= Volumetric production payment =

Financing method common in oil and gas market

A volumetric production payment (VPP) deal is a means of financing that has been used in the oil and gas industry for several decades. A VPP involves the owner of an oil and gas property selling a percentage of their production in exchange for an upfront cash payment. Typically, smaller exploration and production companies are seen utilizing VPP agreements as it allows them to raise capital while retaining full ownership of their property and not diluting their company’s equity position.

== Mining sector ==
In 2004, mining entrepreneur Ian Telfer created Silver Wheaton which aimed to apply volumetric production payment transactions to the mining sector. The business model came to be known as metal streaming and structures VPP transactions in such a way that an upfront payment is exchanged for a percentage of metal production, with a fixed payment being made for each ounce of metal delivered. The model has proven to be wildly successful as Silver Wheaton became a multibillion-dollar company within a few years of operation. Franco Nevada Corp., Royal Gold Inc. and Sandstorm Gold Ltd. are other companies that have deployed the metal streaming business model.

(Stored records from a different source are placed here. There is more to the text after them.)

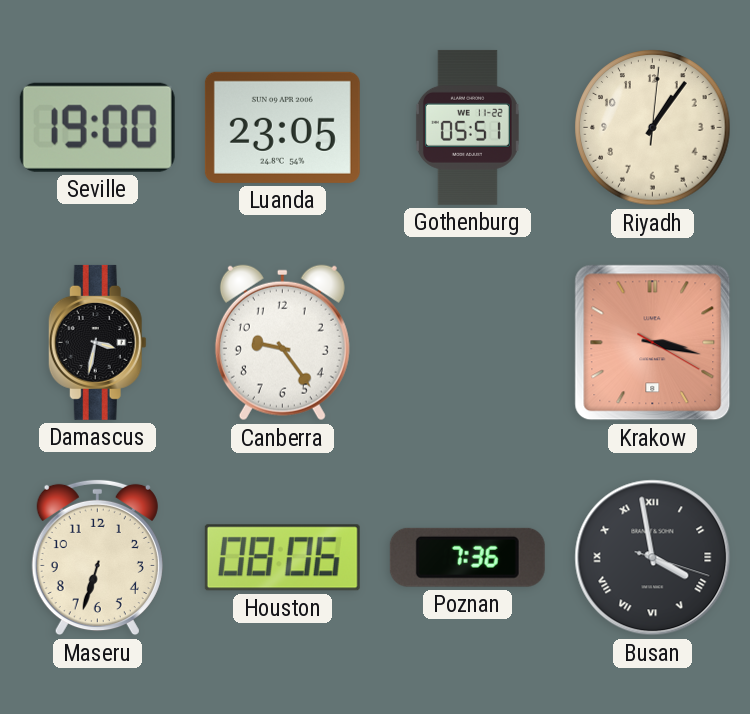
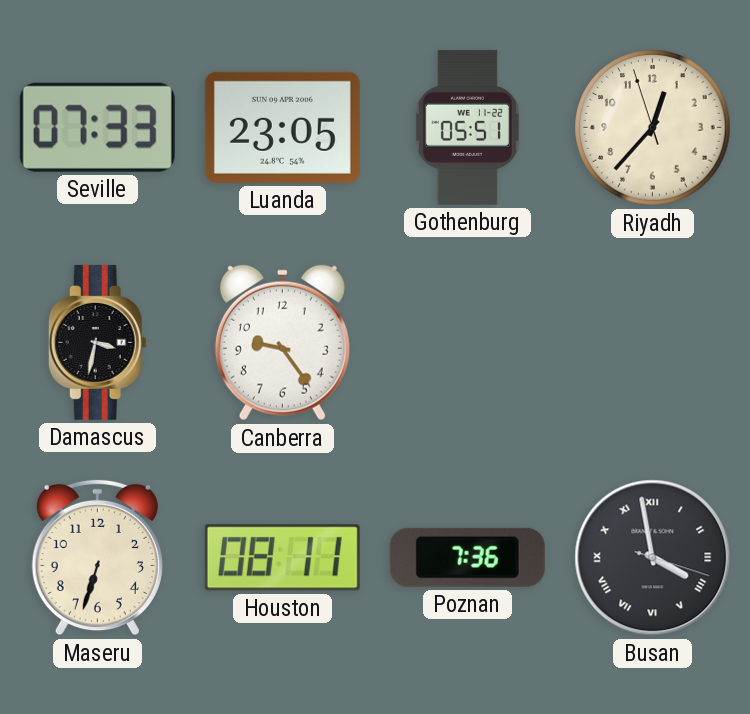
Seville: 19:00 -> 07:33
Riyadh: 1:06 -> 12:36
Krakow: 3:17 -> none
Houston: 08:06 -> 08:11
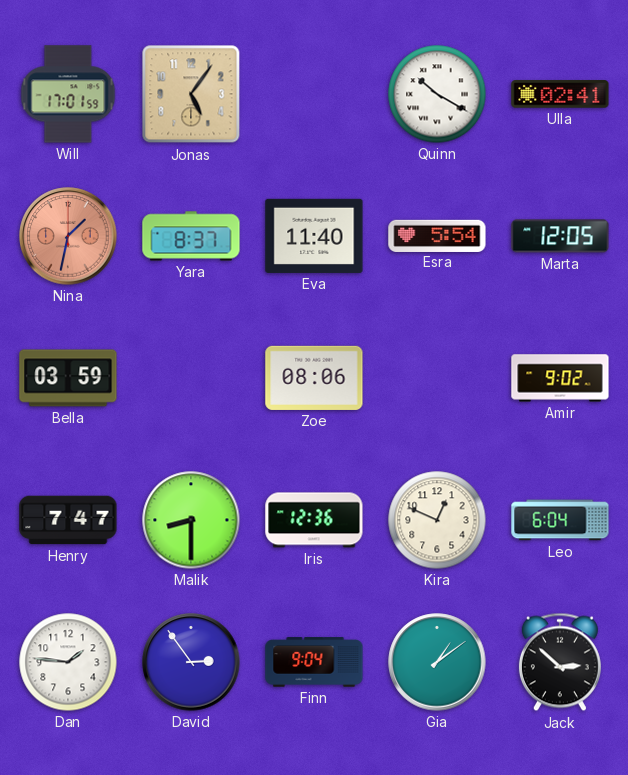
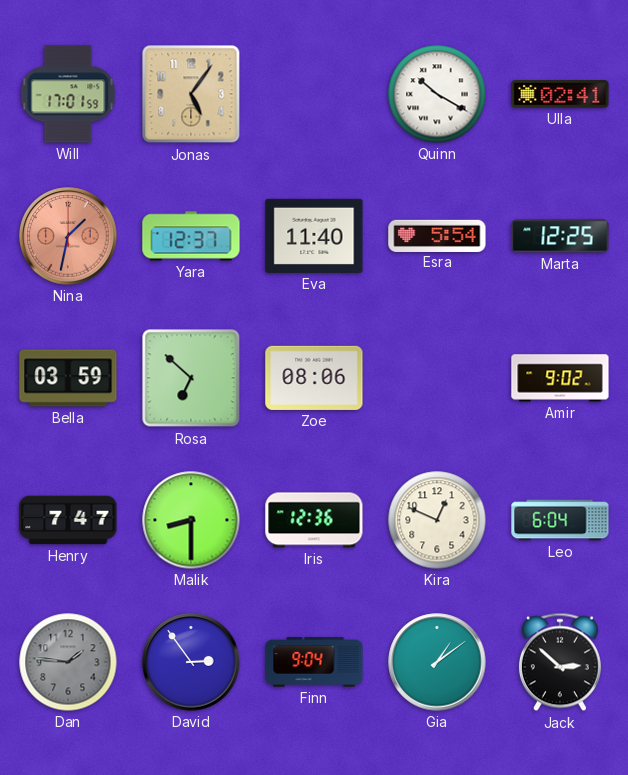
Yara: 8:37 -> 12:37
Marta: 12:05 -> 12:25
Rosa: none -> 6:52
Dan dial: white -> grey
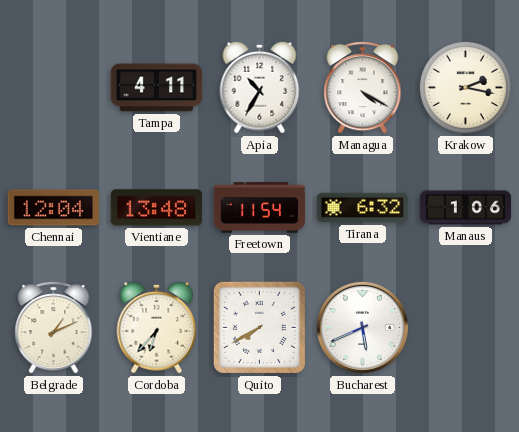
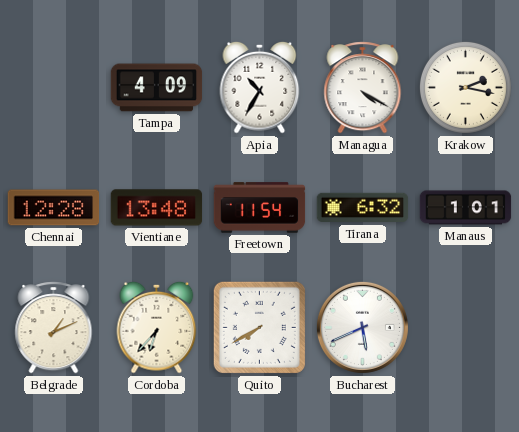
Tampa: 4:11 -> 4:09
Chennai: 12:04 -> 12:28
Manaus: 1:06 -> 1:01
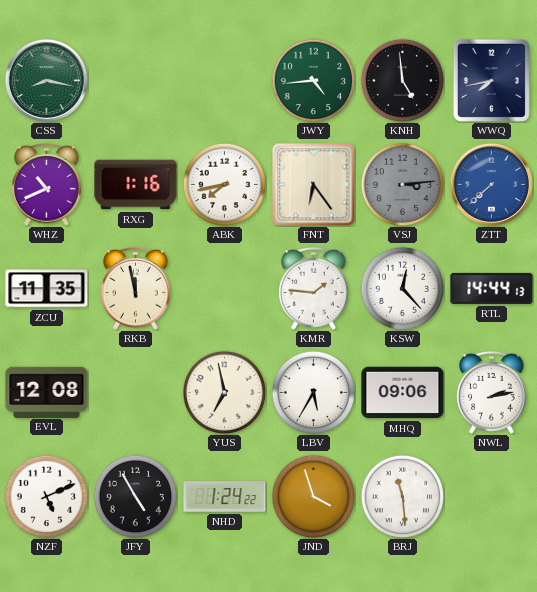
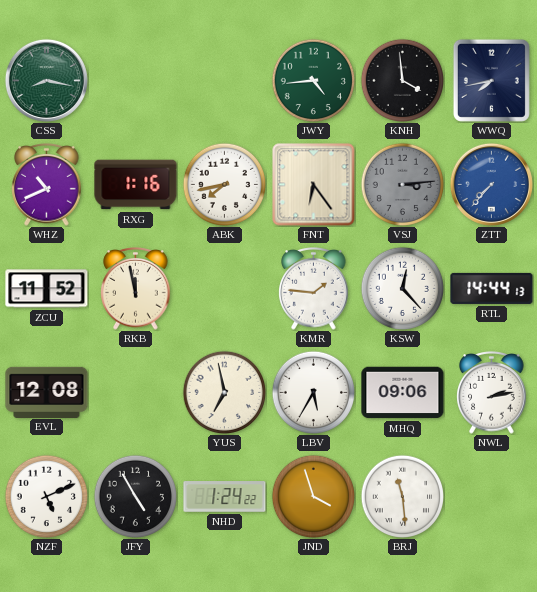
KNH: 4:59 -> 3:59
ZTT: 7:38 -> 7:37
ZCU: 11:35 -> 11:52
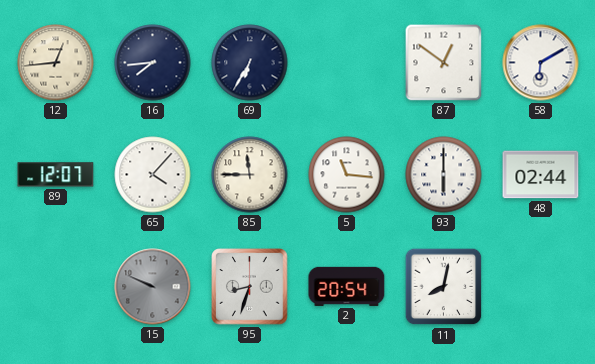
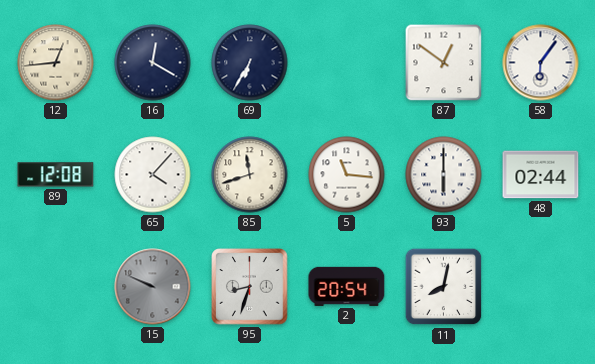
16: 7:44 -> 12:20
58: 6:10 -> 6:06
89: 12:07 -> 12:08
85: 11:45 -> 11:42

In the oil and gas industry Chesapeake Energy is the most visible user of VPPs, having raised around $5 billion in operating capital since 2008 without creating debt on its books or diluting shareholders by issuing more stock. Under a VPP a bank or hedge fund actually purchases and receives title to a portion of the mineral reserves in an oil and gas lease or group of leases. This raises legal issues when the VPP seller (usually the operator of the lease(s) and subject to a joint operating agreement with its co tenants) sells and conveys a portion of the mineral reserves in place in which it owns an undivided interest and then retains for itself all of the upfront VPP cash payment without sharing it with its co tenants (other working interest owners).

VPPs are carefully structured as sales of real property interests to satisfy IRS and FASB rules and standards to defer taxable gains to the VPP seller and protect the VPP buyer in the event of the seller's bankruptcy. The mineral reserves are conveyed by the VPP seller to the VPP purchaser in legal instruments that are recorded in the counties where the mineral reserves are located.